● Activity: In the entries below, find the line with "the woods behind" and the line with "ts on the map.". Return those two lines and all lines between them, exactly.

● Records supplied:

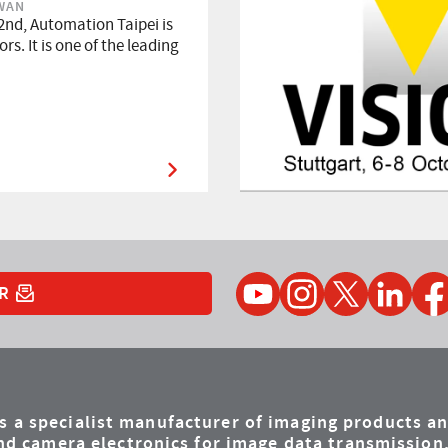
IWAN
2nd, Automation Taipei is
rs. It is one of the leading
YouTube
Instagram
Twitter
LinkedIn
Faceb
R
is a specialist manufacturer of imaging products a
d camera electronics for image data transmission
* * *
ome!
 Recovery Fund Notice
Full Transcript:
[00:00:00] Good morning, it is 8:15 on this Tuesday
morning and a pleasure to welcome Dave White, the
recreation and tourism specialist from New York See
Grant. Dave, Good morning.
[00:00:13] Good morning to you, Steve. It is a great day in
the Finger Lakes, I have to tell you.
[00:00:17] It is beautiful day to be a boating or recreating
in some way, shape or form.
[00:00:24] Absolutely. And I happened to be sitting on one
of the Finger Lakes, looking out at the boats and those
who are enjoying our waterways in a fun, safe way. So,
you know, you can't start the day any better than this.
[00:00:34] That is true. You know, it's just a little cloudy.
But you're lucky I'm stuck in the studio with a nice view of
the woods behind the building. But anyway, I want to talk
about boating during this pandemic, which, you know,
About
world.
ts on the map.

● Exercise response:
the woods behind the building. But anyway, I want to talk
about boating during this pandemic, which, you know,
About
world.
ts on the map.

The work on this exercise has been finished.